Grace-filled water. It is to this water that my wife and I brought our son this past Sunday. Anders may be cute and cuddly, but his life will not be exempt from the forces of sin, death, and evil. We do not – we cannot – know what his life has in store, how his future will play out. We have hopes and dreams, but life has a way of imposing itself upon people. So we do not know where Anders will go or how he will live. But thanks to the little gifts of water and word, we know that God will go with him. We know that the Holy Spirit lives in him. And we know that he is marked indelibly with the cross of Christ.
On Sunday we heard in Luke 2 of how another set of parents brought their first son before the Lord to be dedicated to God’s purposes. Mary and Joseph had a little more insight into their son’s future than we have into ours, but there is a similarity to the situations. Jesus’ parents could not have imagined his full future, nor could they have wished anything but health and happiness upon their baby boy. Yet they were willing to entrust him to God the Father and his loving, saving vision for the whole world.
I have many hopes for Anders’ life and I am excited to see how it all unfolds. But whatever happens, we have given him back to the One who gave him to us. Anders belongs to the Lord, marked forever with Jesus’ own cross, a cross undertaken for Anders. A cross borne for the whole world. A cross endured for you and for me. In this cross, by God’s Spirit, Anders’ life will unfold. I do not know what it will hold, what joys and sorrows await him. But I know he is the Lord’s. And I pray that God’s word and God’s grace-filled water will wash over him each and every day. Thanks be to God, who in grace has named us, claimed us, and made us heirs of his eternal Kingdom. The saying is sure.

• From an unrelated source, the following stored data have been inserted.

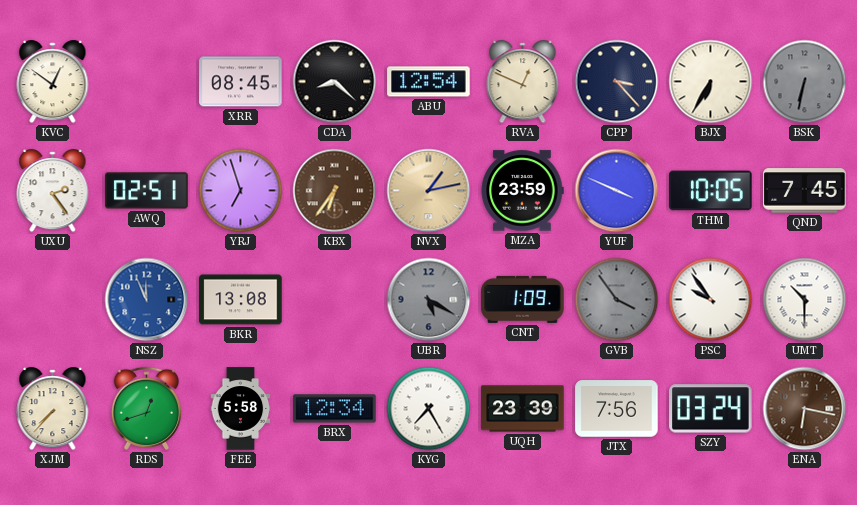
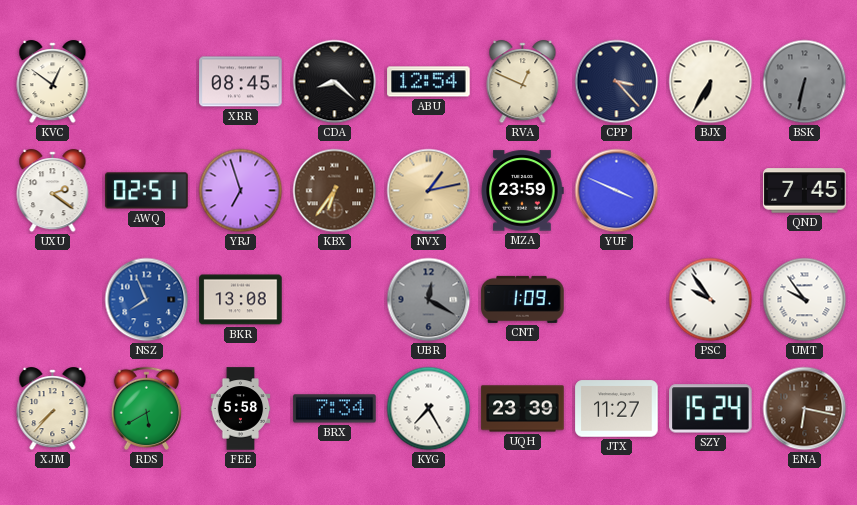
UXU: 2:24 -> 2:21
THM: 10:05 -> none
NSZ: 11:56 -> 7:56
UBR: 5:20 -> 12:20
GVB: 3:54 -> none
UMT: 10:30 -> 9:54
RDS: 12:42 -> 5:40
BRX: 12:34 -> 7:34
JTX: 7:56 -> 11:27
SZY: 03:24 -> 15:24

“Therefore we have been buried with him by baptism into death, so that, just as Christ was raised from the dead by the glory of the Father, so we too might walk in newness of life.” Romans 6:4
We all pray as fellow members of the church that Anders will live a beautiful life with all the things that little boys are made of… and that he continues on with the knowledge of God’s unconditional love (and that he learns to love the ups and downs of a Royals’ season.)